Title:
Experimental constraints on Earth's lower mantle melting and core formation processes
Speaker:
Marzena Anna Baron (CEED, University of Oslo; School of Earth Science, University of Bristol; PhD Candidate)
Abstract:
Earth's formation through accretion of primordial and differentiated material, led to extensive melting, resulting in multiple global magma oceans and differentiation into several layers, including metallic core and silicate mantle. These processes were extremely complex and shaped our Earth and the other terrestrial planets in very unique ways. Luckily, it has left behind geophysical and geochemical signatures preserved to this day in both, the core and the mantle. By studying Earth's structure, composition and dynamics, we attempt to understand more about its past by testing different evolution scenarios which might have led to formation of such a fascinating and diverse planet, that we live on.

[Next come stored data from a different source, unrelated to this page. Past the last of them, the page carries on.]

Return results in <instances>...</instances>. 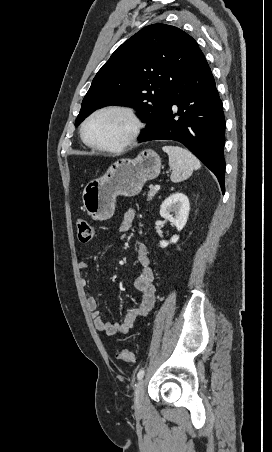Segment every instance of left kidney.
<instances>
[{"instance_id": "1", "label": "left kidney", "mask_w": 272, "mask_h": 452, "mask_svg": "<svg viewBox=\"0 0 272 452\" xmlns=\"http://www.w3.org/2000/svg\"><path fill=\"white\" fill-rule=\"evenodd\" d=\"M190 210L188 197L183 193L171 194L164 200L160 207V215L174 225L178 231H181L187 222ZM179 239L178 235H173L170 241H160V247L165 248L170 243H176Z\"/></svg>"}]
</instances>
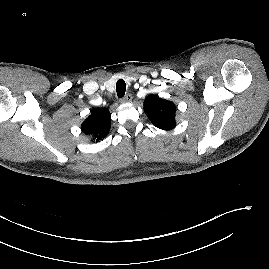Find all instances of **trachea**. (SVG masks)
I'll return each instance as SVG.
<instances>
[{
  "label": "trachea",
  "mask_w": 269,
  "mask_h": 269,
  "mask_svg": "<svg viewBox=\"0 0 269 269\" xmlns=\"http://www.w3.org/2000/svg\"><path fill=\"white\" fill-rule=\"evenodd\" d=\"M117 96L119 98L124 97L126 92V83L123 79H119L116 83Z\"/></svg>",
  "instance_id": "3493384b"
}]
</instances>
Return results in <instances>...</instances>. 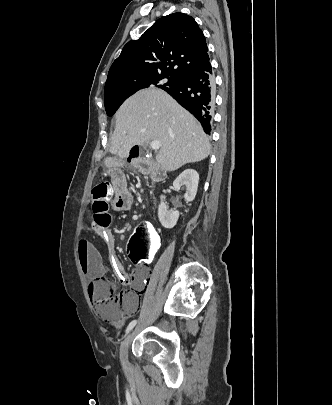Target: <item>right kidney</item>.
<instances>
[{
    "instance_id": "obj_1",
    "label": "right kidney",
    "mask_w": 332,
    "mask_h": 405,
    "mask_svg": "<svg viewBox=\"0 0 332 405\" xmlns=\"http://www.w3.org/2000/svg\"><path fill=\"white\" fill-rule=\"evenodd\" d=\"M199 183V174L196 170H184L173 182L175 190H180L183 185L186 186L184 198L187 202L195 199ZM161 203L158 207V218L161 225L166 229H172L177 224L179 212L177 210H168L164 203L165 196L161 195Z\"/></svg>"
}]
</instances>
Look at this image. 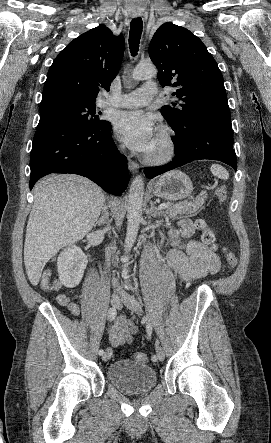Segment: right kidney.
I'll return each instance as SVG.
<instances>
[{
	"label": "right kidney",
	"instance_id": "right-kidney-1",
	"mask_svg": "<svg viewBox=\"0 0 271 443\" xmlns=\"http://www.w3.org/2000/svg\"><path fill=\"white\" fill-rule=\"evenodd\" d=\"M87 255L78 245H69L60 251L57 259L59 279L65 287H75L80 283L87 265Z\"/></svg>",
	"mask_w": 271,
	"mask_h": 443
}]
</instances>
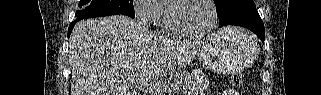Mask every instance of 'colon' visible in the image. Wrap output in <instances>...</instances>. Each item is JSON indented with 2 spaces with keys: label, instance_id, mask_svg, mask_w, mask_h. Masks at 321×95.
Listing matches in <instances>:
<instances>
[{
  "label": "colon",
  "instance_id": "1",
  "mask_svg": "<svg viewBox=\"0 0 321 95\" xmlns=\"http://www.w3.org/2000/svg\"><path fill=\"white\" fill-rule=\"evenodd\" d=\"M244 83V76L242 74H234L231 77V84L235 87H240Z\"/></svg>",
  "mask_w": 321,
  "mask_h": 95
}]
</instances>
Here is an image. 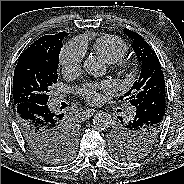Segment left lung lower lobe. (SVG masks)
I'll use <instances>...</instances> for the list:
<instances>
[{"label":"left lung lower lobe","instance_id":"1","mask_svg":"<svg viewBox=\"0 0 184 184\" xmlns=\"http://www.w3.org/2000/svg\"><path fill=\"white\" fill-rule=\"evenodd\" d=\"M165 97L166 95L157 94L140 103L136 107V114L129 121V124L135 127L162 124L165 116ZM160 133L161 129L158 130L153 140H156L160 136Z\"/></svg>","mask_w":184,"mask_h":184}]
</instances>
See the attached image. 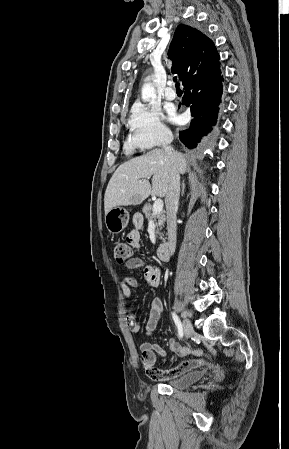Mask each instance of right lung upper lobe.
Wrapping results in <instances>:
<instances>
[{
  "instance_id": "right-lung-upper-lobe-1",
  "label": "right lung upper lobe",
  "mask_w": 289,
  "mask_h": 449,
  "mask_svg": "<svg viewBox=\"0 0 289 449\" xmlns=\"http://www.w3.org/2000/svg\"><path fill=\"white\" fill-rule=\"evenodd\" d=\"M168 58L173 62L171 71L179 75L183 85L205 76L220 59L213 41L187 25L177 27Z\"/></svg>"
}]
</instances>
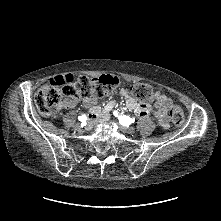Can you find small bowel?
I'll use <instances>...</instances> for the list:
<instances>
[{
    "mask_svg": "<svg viewBox=\"0 0 221 221\" xmlns=\"http://www.w3.org/2000/svg\"><path fill=\"white\" fill-rule=\"evenodd\" d=\"M77 76L74 72H63L61 74L54 73L50 76L49 81L52 85L58 86L60 84L69 85L76 81ZM121 96L125 99V106L129 111L134 112L140 119L148 117L150 106L145 103L137 102L132 96L129 95L126 89L120 90ZM173 101L163 95L160 91L155 92V106L153 114L158 124L163 128L169 127V104ZM77 104V101H69L65 104L66 107L71 108ZM83 105L89 108L90 120H107L109 112L114 109L116 103L109 101L104 108L97 105L96 97H88L83 100Z\"/></svg>",
    "mask_w": 221,
    "mask_h": 221,
    "instance_id": "small-bowel-1",
    "label": "small bowel"
}]
</instances>
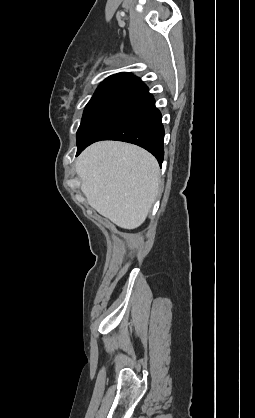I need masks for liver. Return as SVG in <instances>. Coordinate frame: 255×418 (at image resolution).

Firstly, an experimental investigation of the two eutectics: periclase and bridgmanite (model peridotite) and bridgmanite and stishovite (model basalt) in the simplest MgO-SiO2 system which captures the major mineralogy of the lower mantle will be discussed in the context of understanding present-day Earth's structure and composition, but also its evolution through time since the earliest stages of its accretion and differentiation. Secondly, metal-silicate partitioning behaviour of Ge and Ga will be presented as the geochemical indicators of the Earth's core and mantle equilibration processes in the deep and hot magma ocean. Various experimental setups of the laser-heated diamond anvil cell (LH-DAC) technique presented in this study will be discussed together with the newest development of the novel metal-encapsulation method designed to provide more controlled and uniform temperature distribution in the LH-DAC experiments. Technological development, preliminary results and numerical thermal distribution model which enables estimations of the internal temperature gradients in the new experimental setup will be shown together with some future approaches to achieve entirely isothermal conditions at extreme pressures and temperatures of the planetary interiors.